The Government Accountability Office wants the Labor Department and the Internal Revenue Service to establish a formal collaborative process when it comes to oversight of prohibited IRA transaction exemptions, according to news reports.

The DOL and the IRS both have oversight responsibilities over IRAs, but it’s the DOL that reviews applications for exemptions from investors who want to invest IRA funds in nontraditional assets such real estate or virtual currencies, the GAO says in a recent report, according to ThinkAdvisor.

And investing in such assets could land IRA holders in trouble as far as tax laws, according to the GAO, the publication writes.

At the same time, the IRS could benefit from having access to the information the DOL has about requested exemptions to prohibited IRA transaction rules, according to ThinkAdvisor.
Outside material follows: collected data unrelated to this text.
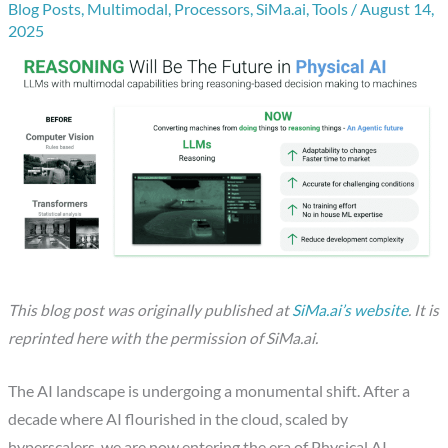
Blog Posts
,
Multimodal
,
Processors
,
SiMa.ai
,
Tools
/
August 14,
2025
This blog post was originally published at
SiMa.ai’s website
. It is
reprinted here with the permission of SiMa.ai.
The AI landscape is undergoing a monumental shift. After a
decade where AI flourished in the cloud, scaled by
hyperscalers, we are now entering the era of Physical AI.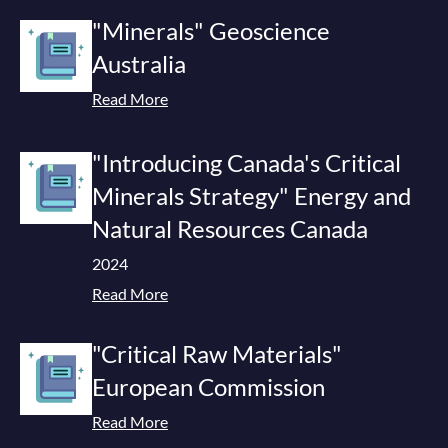
"Minerals" Geoscience
Australia
Read More
"Introducing Canada's Critical
Minerals Strategy" Energy and
Natural Resources Canada
2024
Read More
"Critical Raw Materials"
European Commission
Read More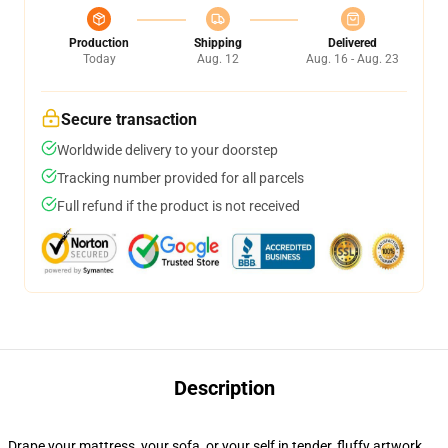
Production
Shipping
Delivered
Today
Aug. 12
Aug. 16 - Aug. 23
Secure transaction
Worldwide delivery to your doorstep
Tracking number provided for all parcels
Full refund if the product is not received
Description
Drape your mattress, your sofa, or your self in tender, fluffy artwork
The IRS and DOL share some information related to prohibited IRA transactions, but there’s no formal mechanism, according to the GAO, the publication writes.

The Labor Department doesn’t share information on denials, for example, which could be useful for IRS examiner training as well as education of IRA owners, the GAO says, according to ThinkAdvisor.


Only eight of the 124 IRA applications the GAO reviewed from Jan. 1, 2006 through May 16, 2017, showed that the DOL and IRS had been in touch, the publication writes. The GAO therefore recommends that the agencies set up a formal collaboration on the oversight of prohibited IRA transaction exemptions, such as a memorandum of understanding, according to ThinkAdvisor.